Unlike the Medicare program, which is a federally funded entitlement providing broad health coverage for all elderly citizens, the Medicaid program is a combined federal- and state-funded program, specifically dedicated to providing coverage for the poor, the disabled, and elderly nursing home patients. State budgets have become increasingly dominated by Medicaid expenditures, largely because of increases in payments for the care of elderly patients. In mid-2011, thirty-seven states were planning significant reductions in their state Medicaid allocations. These reductions most often take the form of reduced payments to providers and hospitals. In the past, such reductions have had the effect of reducing program participation among low-income women and children. In addition, many states are eliminating "optional" expenditures, those not mandated by federal legislation, that often relate to specialized technical interventions or devices.
Recent legislative actions designed to enhance primary care reimbursement for children could provide a basis for expanding access to Medicaid and perhaps for expanding the presence of the medical home in pediatrics. In addition, new managed care structures currently being developed, such as the accountable care organization (ACO), may be adopted by the Medicaid program.

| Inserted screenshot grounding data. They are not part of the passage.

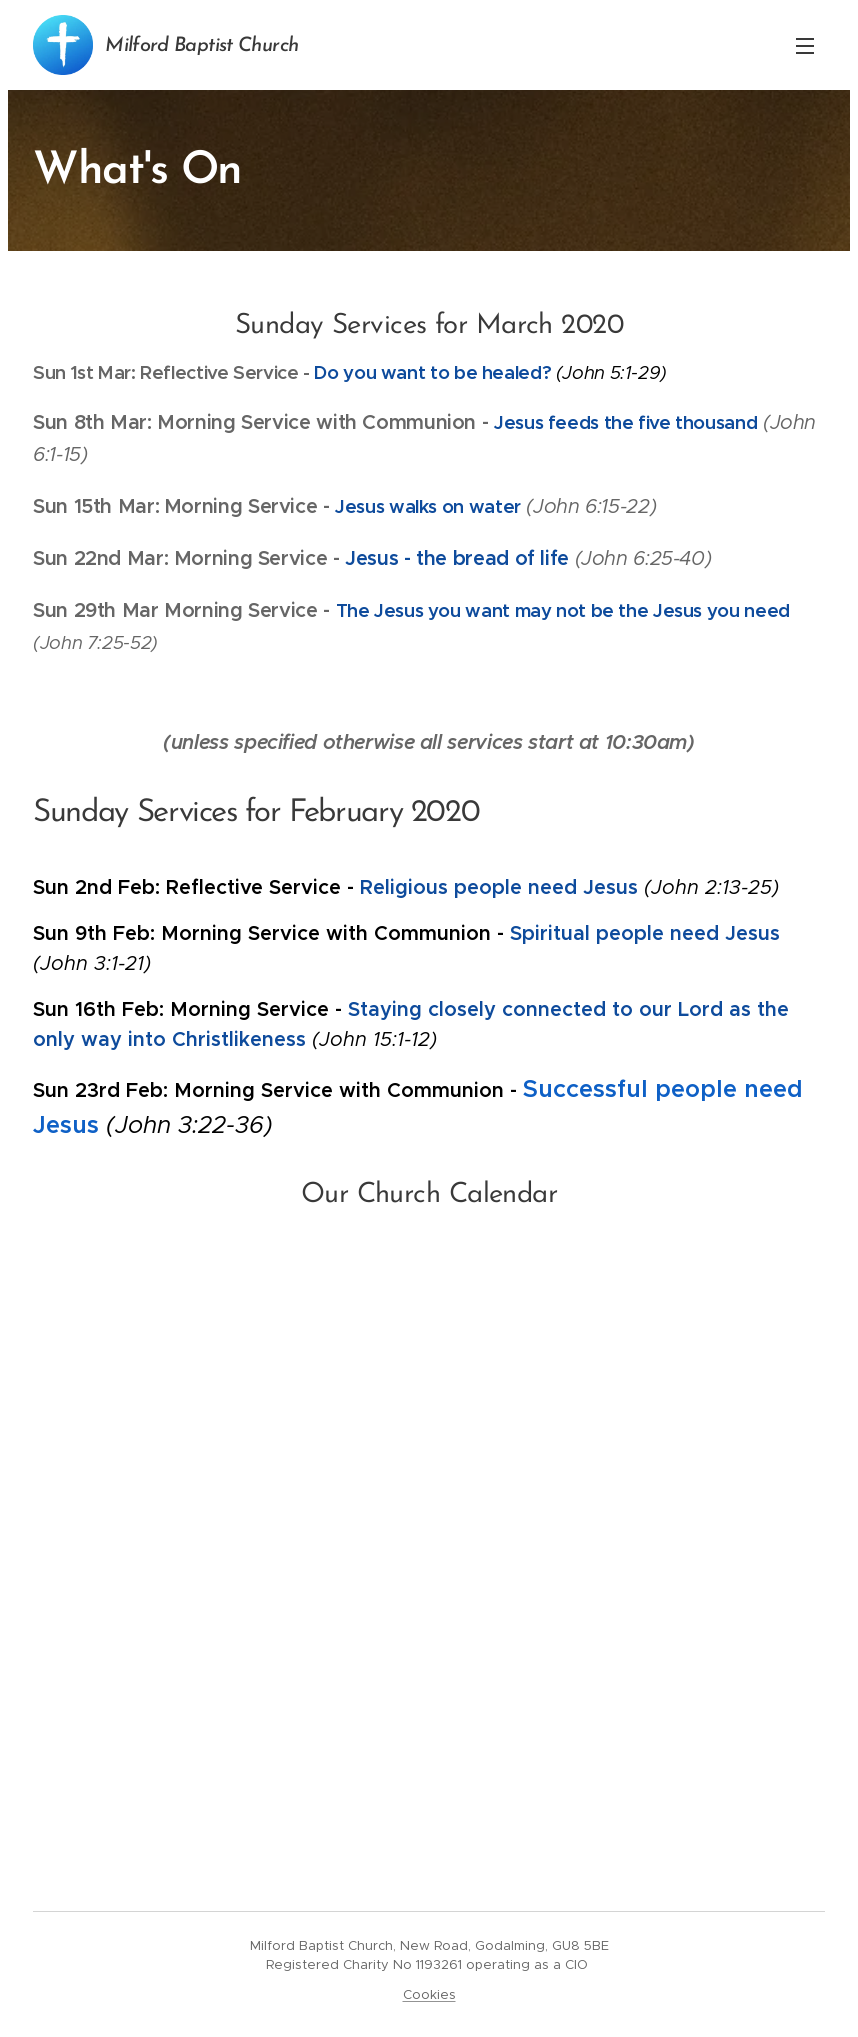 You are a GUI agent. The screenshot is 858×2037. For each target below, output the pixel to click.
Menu (805, 46)
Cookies (429, 1994) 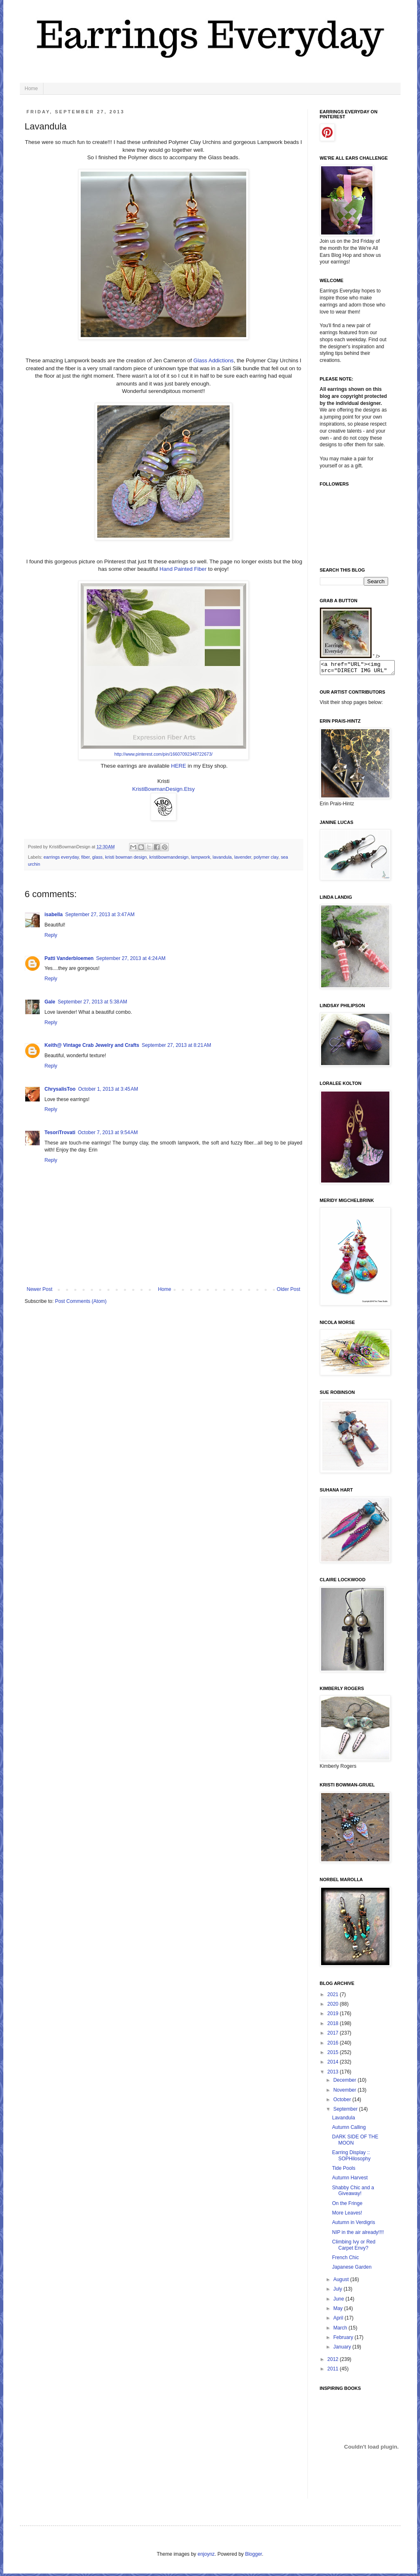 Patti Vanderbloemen (69, 958)
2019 (333, 2016)
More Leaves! (347, 2215)
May (338, 2311)
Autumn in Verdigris (353, 2225)
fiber (85, 857)
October (342, 2102)
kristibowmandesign (169, 857)
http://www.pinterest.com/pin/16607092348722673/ (163, 754)
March (340, 2330)
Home (31, 88)
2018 (333, 2026)
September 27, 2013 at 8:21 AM (176, 1045)
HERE (178, 766)
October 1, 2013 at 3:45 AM (108, 1089)
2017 (333, 2035)
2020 (333, 2006)
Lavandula (343, 2120)
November (345, 2092)
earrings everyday (61, 857)
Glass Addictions (213, 360)
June (339, 2301)
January (342, 2349)
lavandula (222, 857)
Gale (50, 1002)
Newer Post (40, 1289)
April (338, 2320)
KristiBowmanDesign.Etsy (163, 789)
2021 (333, 1997)
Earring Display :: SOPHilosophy (351, 2158)
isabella (54, 914)
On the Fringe (347, 2206)
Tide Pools (343, 2171)
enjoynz (205, 2556)
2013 (333, 2074)
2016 (333, 2045)
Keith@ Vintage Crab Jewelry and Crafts (92, 1045)
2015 (333, 2055)
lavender (242, 857)
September (346, 2111)
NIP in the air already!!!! (358, 2235)
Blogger (253, 2556)
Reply (51, 935)
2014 (333, 2064)
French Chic (345, 2260)
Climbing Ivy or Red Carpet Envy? (353, 2247)
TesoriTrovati (60, 1132)
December (345, 2082)
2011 (333, 2371)
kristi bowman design (126, 857)
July (338, 2291)
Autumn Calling (348, 2130)
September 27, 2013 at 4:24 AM (131, 958)
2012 (333, 2362)
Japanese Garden (351, 2269)
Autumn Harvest (349, 2180)
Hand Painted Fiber (182, 569)
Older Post (288, 1289)
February (343, 2340)
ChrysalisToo (60, 1089)
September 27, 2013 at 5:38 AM (92, 1002)
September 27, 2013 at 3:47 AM (100, 914)
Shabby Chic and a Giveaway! (353, 2193)
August (341, 2282)
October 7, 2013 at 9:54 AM (108, 1132)
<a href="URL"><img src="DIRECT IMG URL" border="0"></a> (361, 669)
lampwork (200, 857)
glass (97, 857)
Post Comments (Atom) (81, 1301)
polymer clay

An ACO is an organization that seeks to tie provider reimbursements both to measures of the quality of care provided and to reductions in the cost of care provided to groups of patients. Medicaid's adoption of the ACO could provide a financial foundation for improving the quality of care for children with special health care needs. But such structures have not yet shown that they can appreciably reduce expenditures, so their implementation should not be viewed as permitting major reductions in Medicaid funding for children. In addition, these managed care structures use primary care providers not only as facilitators but also as gatekeepers for a range of specialized services and assistive technologies. Without reimbursement and structural reforms that would provide clinicians the opportunity to coordinate the care of disabled children, including providing them with a medical home, the current child health care delivery system will make it difficult for primary care providers to play such a comprehensive role in an informed and constructive manner.46 Rather, the exploration of new kinds of health financing structures should be seen as a historic opportunity to enhance the ability of the pediatric community to focus its expertise and coordination efforts on children with disabling conditions as part of a more innovative and coherent child health care system.